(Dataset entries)
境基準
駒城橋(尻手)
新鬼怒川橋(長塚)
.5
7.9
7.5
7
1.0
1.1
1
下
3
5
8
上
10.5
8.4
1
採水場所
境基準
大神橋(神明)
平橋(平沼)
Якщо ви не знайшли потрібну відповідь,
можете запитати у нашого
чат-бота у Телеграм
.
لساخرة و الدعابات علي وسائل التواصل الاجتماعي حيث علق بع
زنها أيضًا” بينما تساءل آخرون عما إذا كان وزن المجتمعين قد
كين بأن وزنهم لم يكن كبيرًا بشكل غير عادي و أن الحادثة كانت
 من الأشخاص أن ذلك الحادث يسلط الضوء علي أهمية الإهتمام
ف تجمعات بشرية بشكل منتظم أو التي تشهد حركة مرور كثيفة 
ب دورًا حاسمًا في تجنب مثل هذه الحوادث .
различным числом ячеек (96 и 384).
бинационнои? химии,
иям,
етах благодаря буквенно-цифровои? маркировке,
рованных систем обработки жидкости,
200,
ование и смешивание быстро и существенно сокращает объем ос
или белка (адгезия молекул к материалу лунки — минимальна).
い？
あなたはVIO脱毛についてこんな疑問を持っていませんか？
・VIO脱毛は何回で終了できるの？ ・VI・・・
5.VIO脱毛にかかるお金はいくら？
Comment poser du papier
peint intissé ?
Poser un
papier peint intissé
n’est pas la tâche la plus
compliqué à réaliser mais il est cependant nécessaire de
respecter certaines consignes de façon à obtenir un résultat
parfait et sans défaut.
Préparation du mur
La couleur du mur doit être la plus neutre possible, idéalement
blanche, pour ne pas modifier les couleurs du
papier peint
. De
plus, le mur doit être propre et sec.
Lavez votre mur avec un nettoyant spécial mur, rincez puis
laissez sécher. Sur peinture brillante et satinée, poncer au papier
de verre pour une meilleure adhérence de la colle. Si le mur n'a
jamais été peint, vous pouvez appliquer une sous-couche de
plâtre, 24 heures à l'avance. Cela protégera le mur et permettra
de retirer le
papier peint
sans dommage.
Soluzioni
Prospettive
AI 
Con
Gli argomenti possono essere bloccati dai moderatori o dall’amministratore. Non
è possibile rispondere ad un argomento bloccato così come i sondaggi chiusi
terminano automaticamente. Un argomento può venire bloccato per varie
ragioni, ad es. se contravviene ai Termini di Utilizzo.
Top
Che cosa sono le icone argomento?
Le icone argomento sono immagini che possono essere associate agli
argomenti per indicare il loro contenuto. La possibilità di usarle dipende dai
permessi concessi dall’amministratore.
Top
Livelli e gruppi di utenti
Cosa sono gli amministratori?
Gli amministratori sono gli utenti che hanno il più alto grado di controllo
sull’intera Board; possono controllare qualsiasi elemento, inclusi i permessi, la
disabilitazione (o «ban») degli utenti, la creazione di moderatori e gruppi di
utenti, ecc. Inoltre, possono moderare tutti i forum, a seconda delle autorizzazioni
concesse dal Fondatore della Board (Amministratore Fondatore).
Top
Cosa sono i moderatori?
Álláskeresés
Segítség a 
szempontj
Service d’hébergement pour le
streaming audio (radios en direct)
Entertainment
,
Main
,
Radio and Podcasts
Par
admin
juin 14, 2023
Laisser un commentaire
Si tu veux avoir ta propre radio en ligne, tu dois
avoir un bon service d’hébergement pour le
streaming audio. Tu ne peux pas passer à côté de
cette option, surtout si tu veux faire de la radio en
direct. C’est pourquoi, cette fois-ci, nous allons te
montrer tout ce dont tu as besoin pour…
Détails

• _What you will do_:
Reproduce each line from the records that contains the word "streaming".

• _Final answer_:
streaming audio (radios en direct)
streaming audio. Tu ne peux pas passer à côté de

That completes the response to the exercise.